Other types of virtualization.

Application Virtualization

Application virtualization improves application security and compatibility by encapsulating them and isolating them from the underlying operating system on which they run. A fully virtualized application is not installed on hardware in the traditional sense. Instead, the hypervisor layer intercepts the running application which behaves as if it were connected to the original operating system and all the resources it manages, when in fact it is not.

 

Virtualized Linux Drawing and Windows Painting running together on Windows

Virtualized Linux Drawing and Windows Painting running together on Windows

 

User virtualization

User virtualization separates all the software aspects that define a user's personalization on the device from the operating system and applications to be managed independently and applied to the desktop as needed without the requirement for scripting, group policies, or the use of travel profiles. User virtualization can be used regardless of platform - physical, virtual, cloud, etc. The major desktop virtualization platform vendors, Citrix, Microsoft, and VMware, offer some form of basic user virtualization in their platforms.

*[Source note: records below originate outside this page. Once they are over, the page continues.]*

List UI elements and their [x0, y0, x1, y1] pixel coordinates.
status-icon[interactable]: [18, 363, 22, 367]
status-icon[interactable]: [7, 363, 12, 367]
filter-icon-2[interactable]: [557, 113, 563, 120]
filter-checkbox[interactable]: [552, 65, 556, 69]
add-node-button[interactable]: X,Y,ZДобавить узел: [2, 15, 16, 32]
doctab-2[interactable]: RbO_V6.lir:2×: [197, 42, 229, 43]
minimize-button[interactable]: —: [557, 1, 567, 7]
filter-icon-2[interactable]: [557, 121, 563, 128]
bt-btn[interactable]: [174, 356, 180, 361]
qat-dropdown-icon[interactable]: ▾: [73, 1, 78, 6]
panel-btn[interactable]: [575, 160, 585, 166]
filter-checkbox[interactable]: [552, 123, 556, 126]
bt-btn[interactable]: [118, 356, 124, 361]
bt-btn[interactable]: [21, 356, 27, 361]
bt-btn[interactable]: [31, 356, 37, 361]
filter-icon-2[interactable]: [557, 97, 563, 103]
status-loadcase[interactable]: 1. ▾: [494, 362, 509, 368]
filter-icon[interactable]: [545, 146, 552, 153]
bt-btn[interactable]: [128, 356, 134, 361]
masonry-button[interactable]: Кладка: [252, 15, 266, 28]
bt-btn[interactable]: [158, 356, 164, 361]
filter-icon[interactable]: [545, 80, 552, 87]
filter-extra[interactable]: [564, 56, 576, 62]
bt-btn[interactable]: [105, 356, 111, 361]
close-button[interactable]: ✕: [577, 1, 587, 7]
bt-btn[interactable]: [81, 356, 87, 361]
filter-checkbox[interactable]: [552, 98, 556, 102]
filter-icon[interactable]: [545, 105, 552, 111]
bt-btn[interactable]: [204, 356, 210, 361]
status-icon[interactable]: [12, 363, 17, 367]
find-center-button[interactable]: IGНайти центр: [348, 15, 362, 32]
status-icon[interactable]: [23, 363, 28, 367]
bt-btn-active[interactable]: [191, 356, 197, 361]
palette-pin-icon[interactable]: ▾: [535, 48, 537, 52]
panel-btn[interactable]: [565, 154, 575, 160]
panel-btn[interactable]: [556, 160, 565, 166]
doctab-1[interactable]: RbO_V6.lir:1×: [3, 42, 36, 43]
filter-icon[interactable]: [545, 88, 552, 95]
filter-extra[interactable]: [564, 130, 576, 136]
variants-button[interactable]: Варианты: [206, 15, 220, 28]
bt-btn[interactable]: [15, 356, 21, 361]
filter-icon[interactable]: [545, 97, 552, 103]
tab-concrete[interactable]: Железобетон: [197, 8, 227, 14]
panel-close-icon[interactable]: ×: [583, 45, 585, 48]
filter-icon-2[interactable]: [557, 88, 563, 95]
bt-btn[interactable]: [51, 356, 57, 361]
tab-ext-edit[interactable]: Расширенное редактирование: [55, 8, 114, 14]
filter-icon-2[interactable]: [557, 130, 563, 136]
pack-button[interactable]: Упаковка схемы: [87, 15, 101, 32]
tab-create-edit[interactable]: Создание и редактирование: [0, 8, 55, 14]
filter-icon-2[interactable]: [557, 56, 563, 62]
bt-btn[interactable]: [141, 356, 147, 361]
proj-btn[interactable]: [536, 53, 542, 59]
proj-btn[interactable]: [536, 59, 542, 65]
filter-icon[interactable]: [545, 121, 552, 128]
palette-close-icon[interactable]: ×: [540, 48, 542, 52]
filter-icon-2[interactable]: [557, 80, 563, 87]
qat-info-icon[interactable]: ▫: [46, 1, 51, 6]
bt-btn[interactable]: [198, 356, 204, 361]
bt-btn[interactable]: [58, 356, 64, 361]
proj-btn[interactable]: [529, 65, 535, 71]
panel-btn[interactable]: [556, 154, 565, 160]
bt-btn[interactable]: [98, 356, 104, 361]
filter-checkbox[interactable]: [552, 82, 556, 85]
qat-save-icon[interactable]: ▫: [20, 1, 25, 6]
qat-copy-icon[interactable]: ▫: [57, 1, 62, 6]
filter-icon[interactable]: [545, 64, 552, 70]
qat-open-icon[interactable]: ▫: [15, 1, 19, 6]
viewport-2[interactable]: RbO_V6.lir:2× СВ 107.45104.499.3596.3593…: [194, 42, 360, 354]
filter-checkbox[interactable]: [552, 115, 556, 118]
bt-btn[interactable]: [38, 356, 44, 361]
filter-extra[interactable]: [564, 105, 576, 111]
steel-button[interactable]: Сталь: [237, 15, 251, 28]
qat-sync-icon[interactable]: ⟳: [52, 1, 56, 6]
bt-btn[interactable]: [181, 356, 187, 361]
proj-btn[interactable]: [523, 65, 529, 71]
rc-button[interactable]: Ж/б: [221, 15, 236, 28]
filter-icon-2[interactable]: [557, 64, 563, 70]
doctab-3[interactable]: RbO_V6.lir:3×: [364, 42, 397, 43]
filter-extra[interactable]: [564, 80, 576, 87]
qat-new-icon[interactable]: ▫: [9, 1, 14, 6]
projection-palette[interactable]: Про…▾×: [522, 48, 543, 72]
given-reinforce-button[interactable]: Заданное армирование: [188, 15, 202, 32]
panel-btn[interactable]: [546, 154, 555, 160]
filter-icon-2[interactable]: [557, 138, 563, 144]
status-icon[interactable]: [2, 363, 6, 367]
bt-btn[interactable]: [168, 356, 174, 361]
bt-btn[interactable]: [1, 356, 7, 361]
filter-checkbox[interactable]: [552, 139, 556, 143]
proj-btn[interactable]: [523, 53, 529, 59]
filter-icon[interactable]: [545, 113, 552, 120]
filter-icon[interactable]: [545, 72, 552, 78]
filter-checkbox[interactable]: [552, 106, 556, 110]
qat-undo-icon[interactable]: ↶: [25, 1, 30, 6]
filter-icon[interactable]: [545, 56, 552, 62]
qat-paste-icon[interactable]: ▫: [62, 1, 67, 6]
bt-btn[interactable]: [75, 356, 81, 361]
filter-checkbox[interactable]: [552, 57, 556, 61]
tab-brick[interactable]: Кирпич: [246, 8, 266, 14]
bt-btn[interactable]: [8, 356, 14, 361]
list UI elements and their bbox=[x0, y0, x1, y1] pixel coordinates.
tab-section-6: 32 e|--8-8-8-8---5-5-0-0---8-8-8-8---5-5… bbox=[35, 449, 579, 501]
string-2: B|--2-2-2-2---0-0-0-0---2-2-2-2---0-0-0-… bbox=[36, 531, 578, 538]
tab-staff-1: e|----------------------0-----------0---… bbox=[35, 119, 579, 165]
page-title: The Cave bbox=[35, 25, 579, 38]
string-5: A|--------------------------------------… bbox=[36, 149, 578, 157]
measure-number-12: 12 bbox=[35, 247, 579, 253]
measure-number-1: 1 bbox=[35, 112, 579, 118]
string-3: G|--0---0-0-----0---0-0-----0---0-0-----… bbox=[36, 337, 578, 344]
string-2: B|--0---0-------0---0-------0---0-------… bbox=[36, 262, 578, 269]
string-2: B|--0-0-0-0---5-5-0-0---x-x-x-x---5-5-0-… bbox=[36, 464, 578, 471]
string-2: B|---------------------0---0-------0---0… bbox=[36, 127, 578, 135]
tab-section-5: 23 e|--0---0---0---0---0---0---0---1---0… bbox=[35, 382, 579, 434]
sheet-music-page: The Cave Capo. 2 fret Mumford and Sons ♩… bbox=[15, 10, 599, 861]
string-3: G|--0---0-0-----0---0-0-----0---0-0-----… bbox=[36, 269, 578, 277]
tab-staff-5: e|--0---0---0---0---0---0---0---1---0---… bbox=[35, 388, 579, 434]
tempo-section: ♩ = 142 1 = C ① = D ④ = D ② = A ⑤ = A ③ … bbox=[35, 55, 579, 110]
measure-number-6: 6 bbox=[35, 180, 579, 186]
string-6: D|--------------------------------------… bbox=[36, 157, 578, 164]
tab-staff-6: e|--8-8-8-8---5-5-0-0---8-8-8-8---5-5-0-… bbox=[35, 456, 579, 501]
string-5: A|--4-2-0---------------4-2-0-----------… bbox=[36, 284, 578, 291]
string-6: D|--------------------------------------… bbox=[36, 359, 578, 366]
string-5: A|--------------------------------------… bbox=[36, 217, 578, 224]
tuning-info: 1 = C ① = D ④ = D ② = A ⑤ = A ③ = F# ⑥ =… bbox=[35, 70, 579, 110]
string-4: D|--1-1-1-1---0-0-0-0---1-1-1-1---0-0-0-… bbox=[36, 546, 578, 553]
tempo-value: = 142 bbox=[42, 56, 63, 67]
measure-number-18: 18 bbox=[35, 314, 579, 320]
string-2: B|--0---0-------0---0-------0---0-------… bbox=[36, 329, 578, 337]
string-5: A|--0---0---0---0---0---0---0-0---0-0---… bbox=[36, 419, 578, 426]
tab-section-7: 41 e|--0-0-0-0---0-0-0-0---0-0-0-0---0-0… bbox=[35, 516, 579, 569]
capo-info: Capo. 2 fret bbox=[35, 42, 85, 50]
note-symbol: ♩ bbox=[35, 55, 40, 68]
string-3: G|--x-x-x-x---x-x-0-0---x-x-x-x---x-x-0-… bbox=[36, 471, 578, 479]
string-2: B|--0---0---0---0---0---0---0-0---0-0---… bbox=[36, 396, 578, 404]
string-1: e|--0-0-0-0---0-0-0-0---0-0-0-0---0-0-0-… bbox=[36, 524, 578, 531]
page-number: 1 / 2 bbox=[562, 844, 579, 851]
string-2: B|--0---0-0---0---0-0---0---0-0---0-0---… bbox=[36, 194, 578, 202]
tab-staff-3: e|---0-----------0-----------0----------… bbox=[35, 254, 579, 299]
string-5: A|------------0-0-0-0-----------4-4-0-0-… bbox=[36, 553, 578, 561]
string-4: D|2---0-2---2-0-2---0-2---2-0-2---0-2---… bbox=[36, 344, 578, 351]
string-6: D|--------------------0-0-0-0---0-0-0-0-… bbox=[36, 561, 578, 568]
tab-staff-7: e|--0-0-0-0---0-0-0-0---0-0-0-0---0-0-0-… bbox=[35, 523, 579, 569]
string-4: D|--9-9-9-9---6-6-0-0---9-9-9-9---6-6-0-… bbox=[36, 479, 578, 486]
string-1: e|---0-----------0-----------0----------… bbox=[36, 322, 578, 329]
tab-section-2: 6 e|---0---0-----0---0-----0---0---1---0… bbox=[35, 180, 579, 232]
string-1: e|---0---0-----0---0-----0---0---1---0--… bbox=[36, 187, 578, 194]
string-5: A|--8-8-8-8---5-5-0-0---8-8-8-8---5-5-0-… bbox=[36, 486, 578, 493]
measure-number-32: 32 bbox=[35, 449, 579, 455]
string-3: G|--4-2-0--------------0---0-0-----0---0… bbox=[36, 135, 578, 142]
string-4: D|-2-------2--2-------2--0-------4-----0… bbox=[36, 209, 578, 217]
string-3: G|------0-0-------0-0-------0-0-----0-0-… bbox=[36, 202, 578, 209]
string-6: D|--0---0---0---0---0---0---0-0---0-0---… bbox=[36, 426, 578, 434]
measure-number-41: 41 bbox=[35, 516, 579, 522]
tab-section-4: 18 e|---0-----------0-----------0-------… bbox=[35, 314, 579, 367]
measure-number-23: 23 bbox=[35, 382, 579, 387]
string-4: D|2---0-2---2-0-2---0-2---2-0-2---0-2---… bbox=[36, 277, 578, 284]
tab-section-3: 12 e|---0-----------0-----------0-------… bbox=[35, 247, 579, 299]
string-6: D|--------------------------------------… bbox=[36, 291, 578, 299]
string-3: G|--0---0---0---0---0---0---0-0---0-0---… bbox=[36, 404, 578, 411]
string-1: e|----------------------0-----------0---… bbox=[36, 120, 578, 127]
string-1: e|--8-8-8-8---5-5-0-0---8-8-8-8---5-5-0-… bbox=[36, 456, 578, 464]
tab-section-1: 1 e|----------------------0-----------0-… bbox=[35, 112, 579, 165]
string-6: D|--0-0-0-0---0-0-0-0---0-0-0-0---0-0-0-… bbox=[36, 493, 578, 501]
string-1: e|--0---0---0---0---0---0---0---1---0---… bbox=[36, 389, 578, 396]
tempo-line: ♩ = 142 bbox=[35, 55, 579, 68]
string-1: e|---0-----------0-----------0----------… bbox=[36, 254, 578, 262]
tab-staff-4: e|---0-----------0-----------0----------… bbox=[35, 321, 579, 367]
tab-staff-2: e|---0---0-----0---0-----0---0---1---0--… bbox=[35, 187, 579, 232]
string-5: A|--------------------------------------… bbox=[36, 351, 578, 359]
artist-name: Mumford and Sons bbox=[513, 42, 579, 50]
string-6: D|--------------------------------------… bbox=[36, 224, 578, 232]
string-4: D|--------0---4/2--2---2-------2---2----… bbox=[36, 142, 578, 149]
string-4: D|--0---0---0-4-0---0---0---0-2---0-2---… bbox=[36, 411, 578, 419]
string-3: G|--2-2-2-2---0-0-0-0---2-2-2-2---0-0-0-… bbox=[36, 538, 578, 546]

Local desktop virtualization

Local desktop virtualization implementations run the desktop operating system environment on the client device using hardware virtualization or emulation. Both type 1 and type 2 hypervisors can be used for hardware virtualization, depending on the implementation.

Local desktop virtualization is suitable for environments where continuous network connectivity cannot be guaranteed and where application resource requirements can be better met by local system resources. However, local desktop virtualization implementations do not always allow applications developed for one system architecture to run on another (incompatible) one. For example, it's possible to use local desktop virtualization to run Windows family systems on OS X on an Intel-based Apple Mac using a hypervisor such as VirtualBox, Thincast Workstation, Parallels Desktop for Mac, or VMware Fusion because they both use the same x86 architecture.